Каллистий пытался вспомнить, когда последний раз видел Хейвуда.
– Но как он вписывается во всю эту историю?
– Сестра Валентина виделась с ним в Париже. А теперь он мертв. Возможно, есть связь...
– Этого недостаточно, Джакомо, – сказал Инделикато. Голос звучал ровно, механически. – Пошлю кого- нибудь в Париж, пусть выяснит.
– Удачи ему, – сочувственно протянул Д'Амбрицци.
И пожал тяжелыми плечами. – Возможно, это просто совпадение. Пырнули ножом в темном закоулке. Такое случается.
– Чушь, – нахмурился Инделикато. – Церковь под угрозой, и очередной жертвой стал Хейвуд. Это очевидно.
– Все нити ведут в Париж, – прошептал Каллистий, вертя кинжал в пальцах. – А где сейчас наш друг Бен Дрискил? И как чувствует себя его отец?
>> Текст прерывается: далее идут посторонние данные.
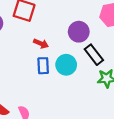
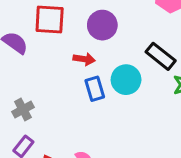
purple circle: (79, 32) -> (102, 25), moved

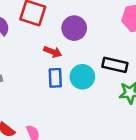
black rectangle: (161, 56) -> (115, 65), turned -40

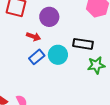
blue rectangle: (55, 78) -> (37, 57), turned 56

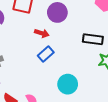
cyan circle: (58, 55) -> (68, 84), moved

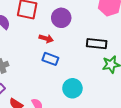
blue rectangle: (46, 54) -> (50, 59), turned 63

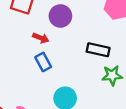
blue rectangle: (50, 59) -> (43, 62), turned 35

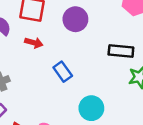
red arrow: (41, 38) -> (34, 43), moved

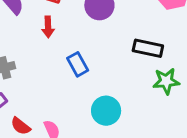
red arrow: (34, 43) -> (48, 27), turned 66

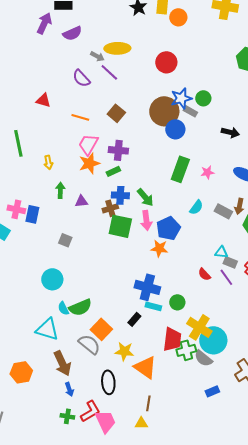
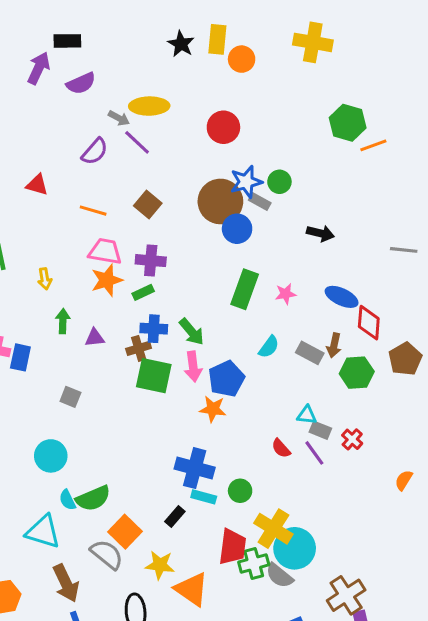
purple semicircle: (81, 78) -> (95, 151), turned -96
pink trapezoid: (88, 144) -> (105, 251), turned 70

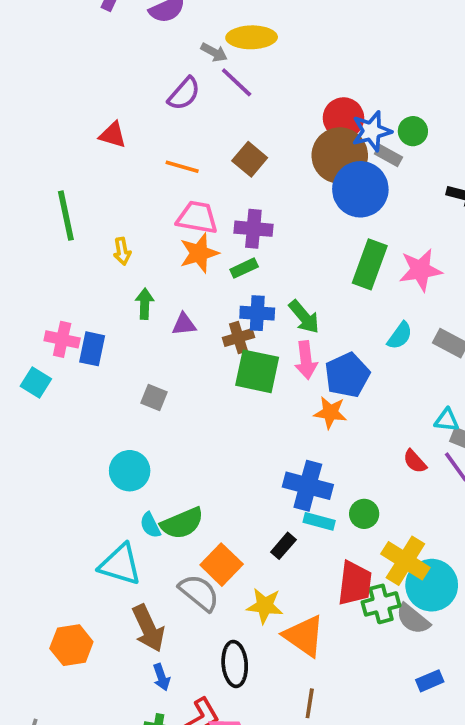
red circle: (223, 127) -> (343, 118), moved
blue circle: (237, 229) -> (360, 189), size x1.5
pink star: (286, 294) -> (420, 270), size x1.6

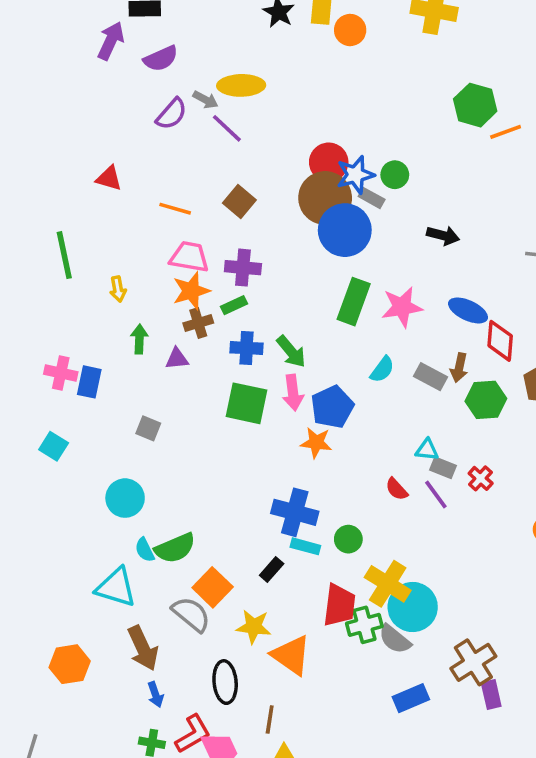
purple semicircle: (184, 94) -> (171, 114), moved
brown cross: (238, 338) -> (198, 323), moved
cyan square: (36, 383) -> (54, 446), moved
blue rectangle: (430, 681) -> (411, 698), size x1.4
brown line: (310, 703) -> (270, 720), moved

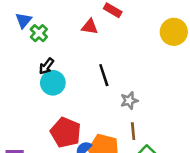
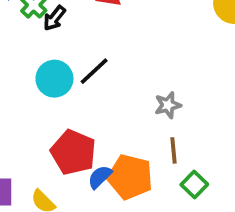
black arrow: (46, 66) -> (54, 18), moved
black line: (104, 75) -> (94, 71), moved, turned 65

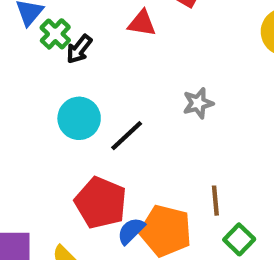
black line: (94, 71) -> (127, 136), moved
gray star: (168, 105) -> (198, 103), moved

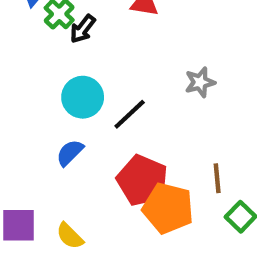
red pentagon: (101, 203) -> (142, 180), moved
blue semicircle: (131, 231) -> (70, 153), moved

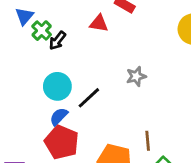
blue semicircle: (70, 153) -> (59, 116), moved
red pentagon: (142, 180) -> (62, 142), moved

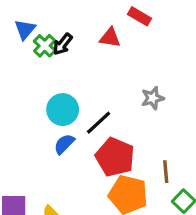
black arrow: (57, 41) -> (63, 44), moved
red pentagon: (62, 142) -> (115, 157), moved

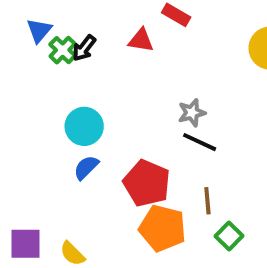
black line: (99, 123) -> (200, 142), moved, turned 68

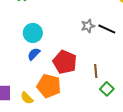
black line: (200, 142) -> (107, 29), moved
orange pentagon: (162, 228) -> (49, 86), moved

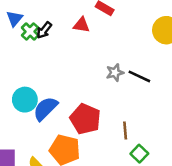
cyan circle: (33, 33) -> (25, 100), moved
blue semicircle: (34, 54) -> (45, 109), size x1.5

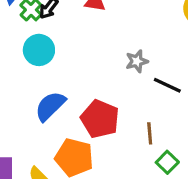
black line: (139, 76) -> (167, 85), moved
cyan circle: (25, 100) -> (39, 50), moved

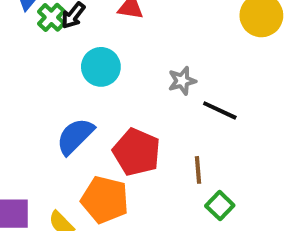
cyan circle: (39, 50) -> (101, 67), moved

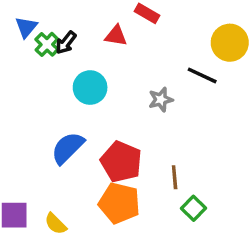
black line: (220, 110) -> (202, 75), moved
orange pentagon: (105, 200) -> (119, 203), moved

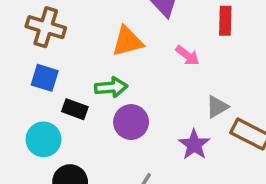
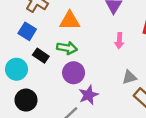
orange triangle: (127, 41) -> (70, 21), moved
pink arrow: (187, 55) -> (119, 41), turned 42
purple star: (194, 145) -> (89, 95), moved

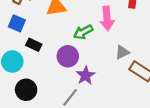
pink arrow: (119, 41) -> (107, 18), size x1.5
green arrow: (67, 48) -> (83, 32), moved, turned 150

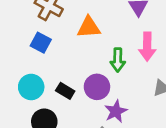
green arrow: (83, 32) -> (118, 60), turned -66
black rectangle: (34, 45) -> (65, 91), moved

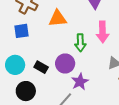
blue square: (41, 43) -> (22, 31), turned -35

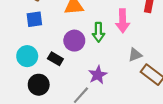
purple circle: (65, 63) -> (74, 41), moved

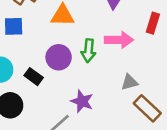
pink arrow: (123, 21) -> (119, 40), turned -95
purple star: (98, 75) -> (82, 101), turned -30

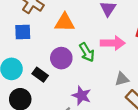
green arrow: (89, 51) -> (87, 52), turned -36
– Отец его поправляется. Правда, медленно. А Бена Дрискила мы потеряли. Он прилетел в Париж. Обычно останавливался в отеле «Георг V», но там его нет. Или до сих пор в Париже, или отправился куда- то еще. – Д'Амбрицци повернулся, бросил взгляд на кардинала, тот был смертельно бледен и сидел неподвижно, скрестив ноги. – Ты чего такой тихий, а, Фреди? Я всегда волнуюсь, когда ты вот так затихаешь.
Инделикато откинулся на спинку кресла, сложил ладони лодочкой.
– Восхищаюсь твоими возможностями, Джакомо. Скажи, – он кивком указал на Санданато, – это монсеньер обеспечил тебя таким потоком информации?
– После. Бедный Пьетро, работает, как вол. Нет, я задействовал свою маленькую армию. И не смотри на меня так, Фреди. Шучу я, шучу! Просто послал нескольких добровольцев задать несколько вопросов...
– А этот священник с серебряными волосами, кто он? – спросил Каллистий.
Д'Амбрицци покачал головой.
– И все равно, твоя осведомленность меня просто поражает, – заметил Инделикато. – Где Дрискил?
– Это ты у нас мастак следить за людьми, – ответил Д'Амбрицци. – И только напрасно тратишь время, установив слежку за мной. – И он расхохотался.
Инделикато изобразил подобие улыбки.
– Очевидно, слежка оказалась не слишком плотной.
Каллистий взмахом руки призвал их покончить с пререканиями.
– Таким образом, у нас получается уже девять убийств... и одно самоубийство?
– Как знать, ваше святейшество, – ответил Инделикато. – Это просто царство террора. Как знать, сколько было жертв и сколько еще будет.
Внезапно Каллистий поднялся. Тело его дернулось, напряглось, ногти впились в ладони, рот искривился, в уголках бескровных губ показалась пена, и, не произнося ни слова, он шагнул вперед и рухнул грудью на письменный стол.
Жан-Пьер, пономарь, которого нашел Август Хорстман в маленькой испанской деревушке, носил длинную сутану, немного пообтрепавшуюся внизу, и старую черную широкополую шляпу – непременный атрибут одеяния сельских священников. При нем был коричневый бумажный пакет с завтраком, помятый и весь в жирных пятнах. В поезде никто не обратил на него особого внимания. Никто, за исключением маленькой белокурой девочки с косичками, которую поразили его глаза: один закрыт молочно-белой пленкой, другой – живой и ярко-синий, почти как у нее. Поймав на себе ее взгляд, он улыбнулся. Девочка продолжала смотреть на него и сосала пальчик. Жан-Пьеру захотелось сойти с поезда, не доезжая до Рима. Но он не мог этого сделать.
В Рим прибыли в полдень, там стояла жара. Слишком жарко для этого времени года. Он весь вспотел в теплом своем белье. В Испании он привык к прохладной и ветреной погоде, обычной для гористой местности с ее свежим воздухом, журчащими ручейками и неторопливым ритмом жизни.
Он стоял у здания железнодорожного вокзала, кругом суетились и спешили куда-то люди, громко перекликались, толкали его. Мелькнула тревожная мысль: увидит ли он снова свою уютную маленькую церковь? Увидит ли снова из окошка кельи серебряную луну, вдохнет ли свежий чистый воздух, уловит ли в легком бризе слабый намек на запах моря? Услышит ли когда-нибудь журчание ручья в долине, ступит ли в прохладную и прозрачную его воду?